How can we tackle this question?

In order to understand the answer to this question, we have to understand what it is that we have to predict. And understand why uncertainty shows up in the first place.

Where does uncertainty come from?

Uncertainty comes mainly from the fact that we deal with a world governed by some classical parameters. For example, we deal with energy and position. Those parameters, if known very well, describe our systems very accurately.

In other words, in the simplest form, if we know the positions and energies of a set of particles; we may, as well, predict the future and dynamics of the system very accurately.

What is it that we’re uncertain about in our universe?

Here comes the problem. When we go to the microscopic level of particles, we find that the macroscopic (large scale) description of systems is very different. In quantum mechanics (QM), systems are defined by the so called “wave packets”. They’re not anymore “objects” like we thought of them before.
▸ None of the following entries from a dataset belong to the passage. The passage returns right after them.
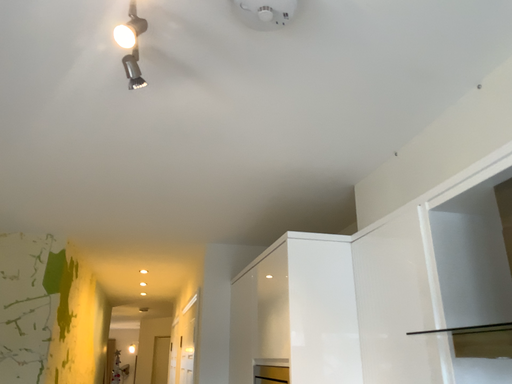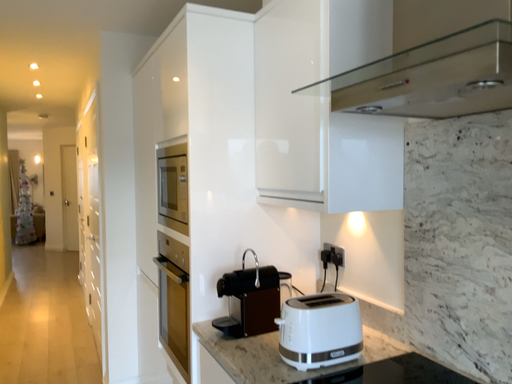 Question: Which way did the camera rotate in the video?

Choices:
 (A) rotated right
 (B) rotated left

Answer: (A) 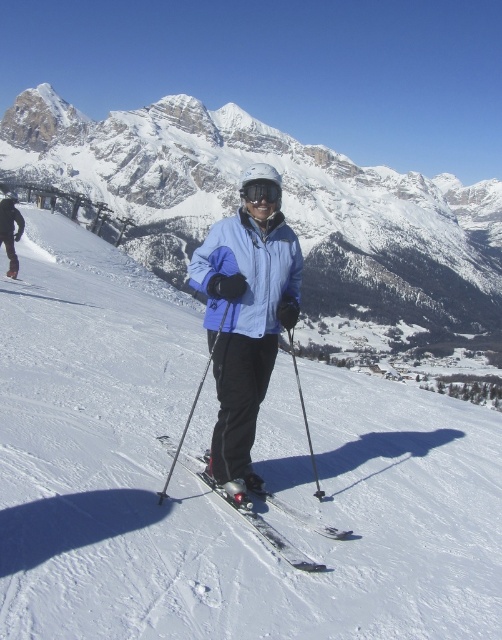 At what (x,y) coordinates should I click in order to perform the action: click on white snow ski slope at center. Please return your answer as a coordinate pair (x, y). The width and height of the screenshot is (502, 640). Looking at the image, I should click on (206, 488).

Is white snow ski slope at center thinner than black matte jacket at center?

No, white snow ski slope at center is not thinner than black matte jacket at center.

What do you see at coordinates (206, 488) in the screenshot? I see `white snow ski slope at center` at bounding box center [206, 488].

Where is `white snow ski slope at center`? Image resolution: width=502 pixels, height=640 pixels. white snow ski slope at center is located at coordinates (206, 488).

Is point (202, 464) less distant than point (12, 195)?

Yes, point (202, 464) is closer to viewer.

Between point (270, 538) and point (10, 218), which one is positioned in front?

Positioned in front is point (270, 538).

Find the location of a particular element. metallic silver skis at center is located at coordinates (251, 516).

Is snowy granite mountain at upper center above black matte jacket at center?

Yes, snowy granite mountain at upper center is above black matte jacket at center.

Does point (435, 225) come farther from viewer compared to point (22, 228)?

Yes, it is behind point (22, 228).

The image size is (502, 640). I want to click on snowy granite mountain at upper center, so click(x=284, y=204). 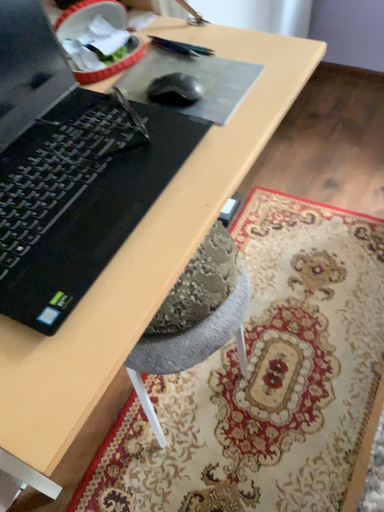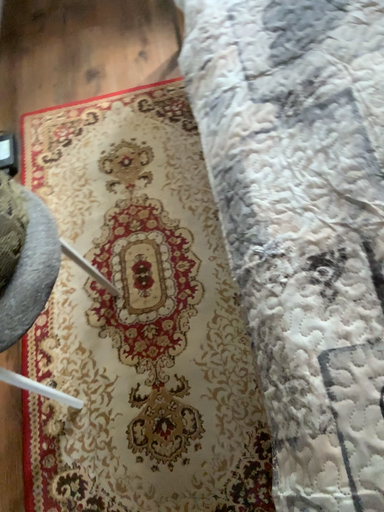 Question: Which way did the camera rotate in the video?

Choices:
 (A) rotated right
 (B) rotated left

Answer: (A) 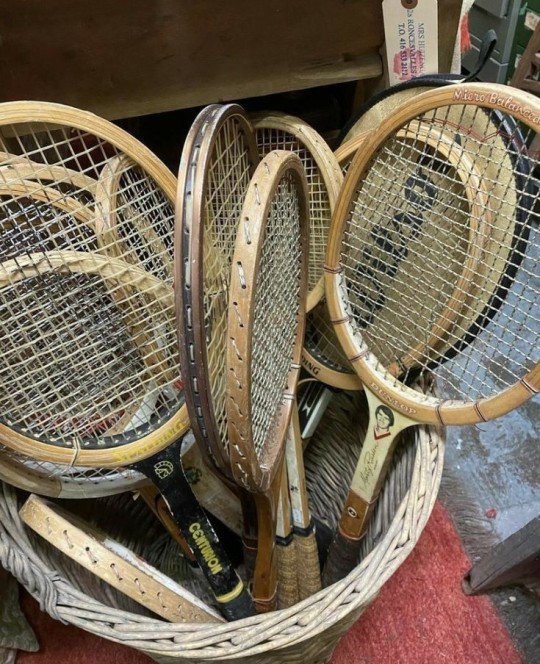 What are the coordinates of `carpet` in the screenshot? It's located at (455, 629). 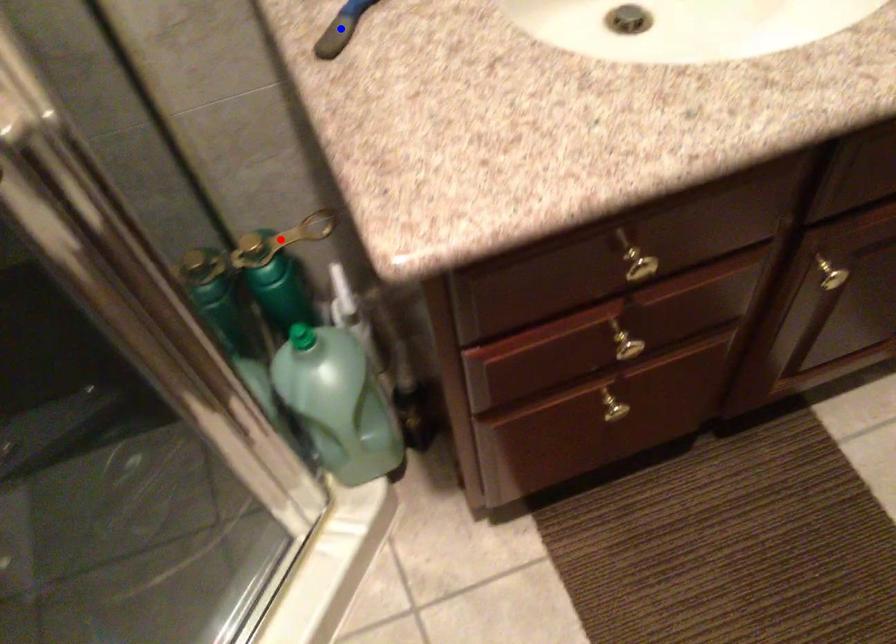 Question: In the image, two points are highlighted. Which point is nearer to the camera? Reply with the corresponding letter.

Choices:
 (A) blue point
 (B) red point

Answer: (A) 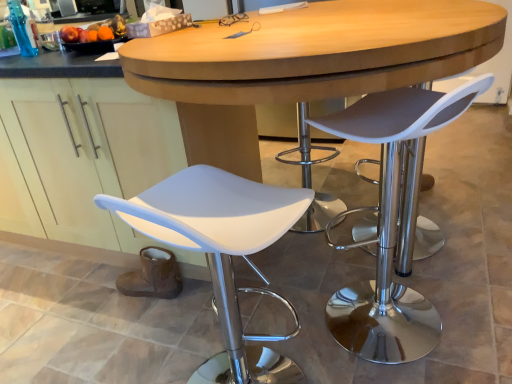 The height and width of the screenshot is (384, 512). Identify the location of vacant area that is situated to the right of matte gray seat at right, placed as the second chair when sorted from left to right. (466, 302). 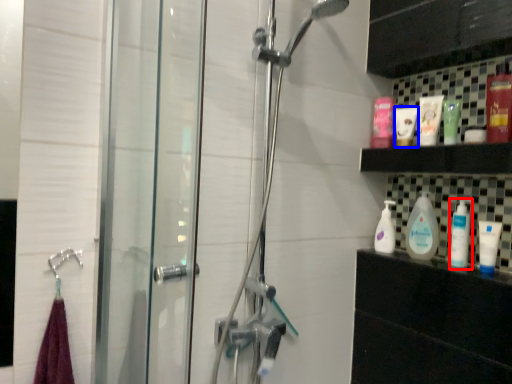 Question: Among these objects, which one is farthest to the camera, cleaning product (highlighted by a red box) or toiletry (highlighted by a blue box)?

Choices:
 (A) cleaning product
 (B) toiletry

Answer: (B) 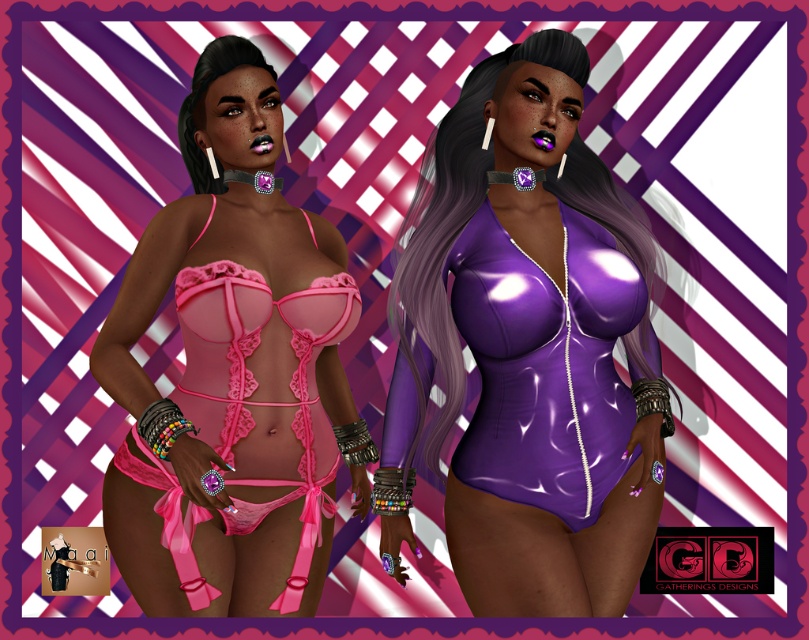 Question: Which object is closer to the camera taking this photo?

Choices:
 (A) shiny purple bodysuit at right
 (B) matte pink lingerie at upper left

Answer: (A)

Question: In this image, where is shiny purple bodysuit at right located relative to matte pink lingerie at upper left?

Choices:
 (A) below
 (B) above

Answer: (A)

Question: Is matte pink lingerie at center thinner than shiny purple bodysuit at right?

Choices:
 (A) yes
 (B) no

Answer: (B)

Question: Among these points, which one is farthest from the camera?

Choices:
 (A) (198, 164)
 (B) (528, 269)
 (C) (291, 262)

Answer: (A)

Question: Is matte purple bodysuit at center positioned before shiny purple bodysuit at right?

Choices:
 (A) yes
 (B) no

Answer: (B)

Question: Which is nearer to the shiny purple bodysuit at right?

Choices:
 (A) matte pink lingerie at upper left
 (B) matte purple bodysuit at center

Answer: (B) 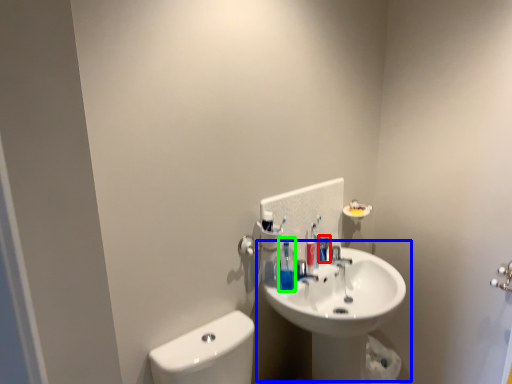 Question: Which is farther away from mouthwash (highlighted by a red box)? sink (highlighted by a blue box) or toiletry (highlighted by a green box)?

Choices:
 (A) sink
 (B) toiletry

Answer: (A) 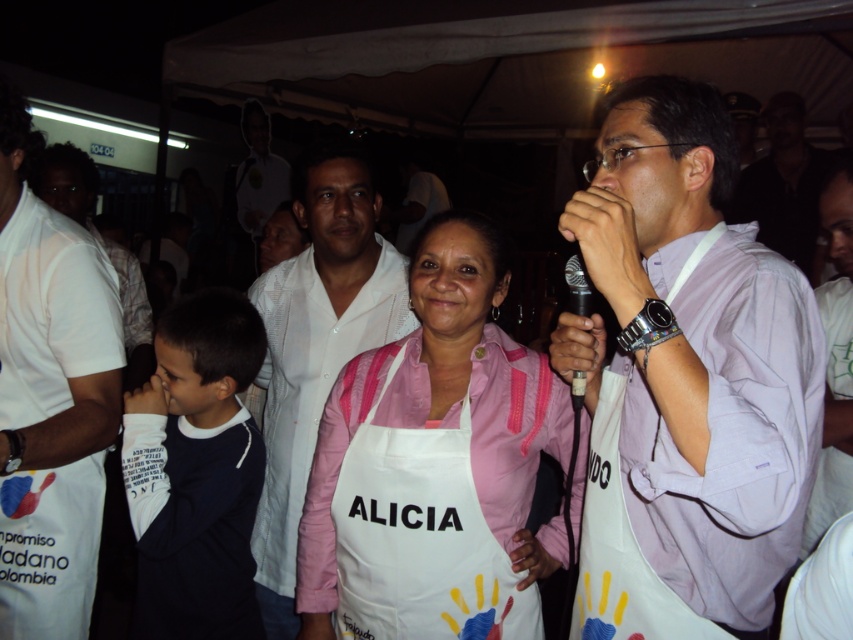 Which is behind, point (321, 513) or point (741, 182)?

Point (741, 182)

Who is more distant from viewer, (305, 625) or (799, 220)?

Positioned behind is point (799, 220).

Find the location of a particular element. pink fabric apron at center is located at coordinates (445, 417).

Can you confirm if white fabric shirt at left is positioned below white matte shirt at center?

No.

Is point (96, 326) less distant than point (393, 259)?

Yes, it is.

Where is `white fabric shirt at left`? white fabric shirt at left is located at coordinates (50, 397).

Does white fabric apron at center have a greater height compared to white matte shirt at center?

Incorrect, white fabric apron at center's height is not larger of white matte shirt at center's.

Does point (764, 401) come behind point (305, 340)?

That is False.

Locate an element on the screen. This screenshot has height=640, width=853. white fabric apron at center is located at coordinates 685,380. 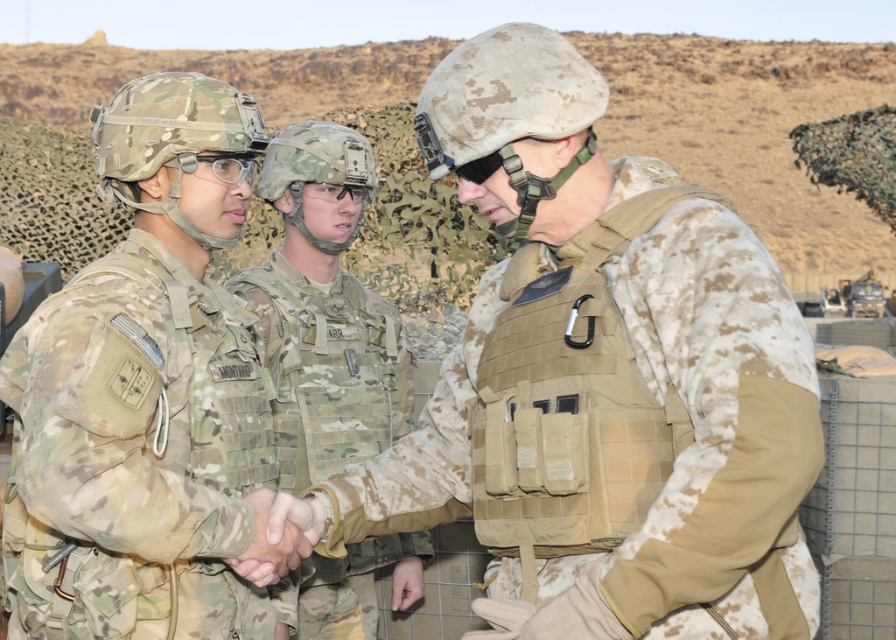 You are a drone operator observing the scene. You need to mark a point at coordinates point (136, 452). Where exactly would this point be located on the image?

The point (136, 452) is located on the camouflage fabric uniform at center.

You are a photographer trying to capture a clear shot of the camouflage fabric vest at center and the camouflage fabric uniform at center. Since both are in the same area, which one is positioned higher up?

The camouflage fabric vest at center is located above camouflage fabric uniform at center, so it is positioned higher up.

Consider the image. You are a photographer positioned at the back of the scene. You need to take a photo that includes both the camouflage fabric uniform at center and the multicam fabric uniform at center. Which uniform will appear larger in the photo?

The camouflage fabric uniform at center will appear larger in the photo because it is closer to the viewer than the multicam fabric uniform at center. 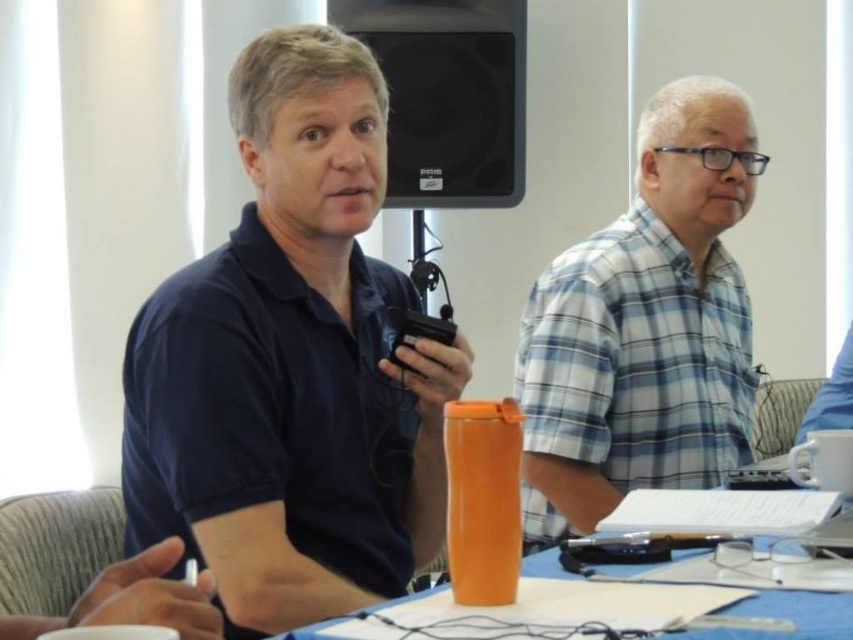 You are organizing a small conference and need to ensure that all participants have enough space to place their cups on the table. Given the items present, can the orange plastic cup at center be placed directly in front of the dark blue shirt at center without obstructing their view or access to the microphone?

The dark blue shirt at center has a greater height compared to the orange plastic cup at center. Since the cup is shorter, placing it directly in front of the dark blue shirt at center would not obstruct their view or access to the microphone.

Looking at this image, you are a photographer at the back of the room. You need to take a photo of both the dark blue shirt at center and the orange plastic cup at center. Can you see both objects in your camera frame at the same time?

The dark blue shirt at center is above the orange plastic cup at center, so yes, both objects are visible in the same frame since they are stacked vertically. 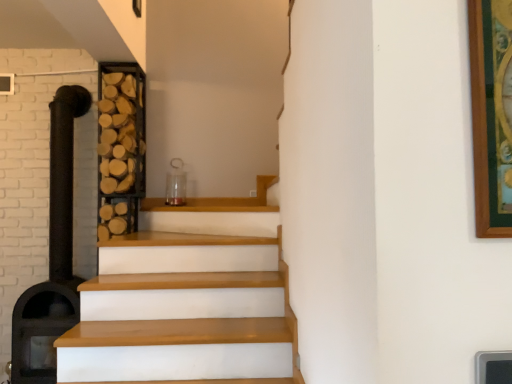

The above picture shows that a particle in its microscopic description is not a particle, as we had learned about it before. It’s a wave packet. If we try to look at this wave packet from our classical view, the transition from the wave description to the macroscopic, classical description, will suffer uncertainties. Look at the particle at the bottom. While the wave on the top is very clear and well defined with no uncertainties whatsoever, the bottom, classical, picture of the particle suffers uncertainties.

The problem is the transition

Our particles are described by wave packets in the microscopic level. But in our world, we don’t deal with wave packets. We deal with particles. We deal with well defined energies and well defined positions. Therefore, we need a transformation that will take our wave packet from its wavy picture, to a picture that is compatible with our classical observations. This transformation is called in QM the expectation value. When performing this transition, there is no way we can do it without uncertainty. For example, in the particle seen in the picture, we can never, ever, define a single point that characterizes the position of the particle. There’s no position! The particle is smeared over a volume of space. Therefore, the transformation from the QM picture, with wavy properties, to the classical picture, is the cause of uncertainties.


The reason of non-determinism in this world is not that we don’t know the characteristics of a particle in its wave nature. The main problem causing uncertainty to appear is that the description of particles in their microscopic form is always coherent with uncertainties, due to the incompatibility of the world views when taking the step from the microscopic world to the classical world.

Answering the main question: Will someone outside the universe, who knows the parameters of those wave packets, be able to predict the future with 100% certainty? The answer is NO. Because the fact that a transformation from the wavy form to the classical form contains uncertainties is not related to our physical world. It’s rather related to the mathematical nature of this transformation, which inherently will cause uncertainties to appear, independent of the knowledge of the entity performing this transformation.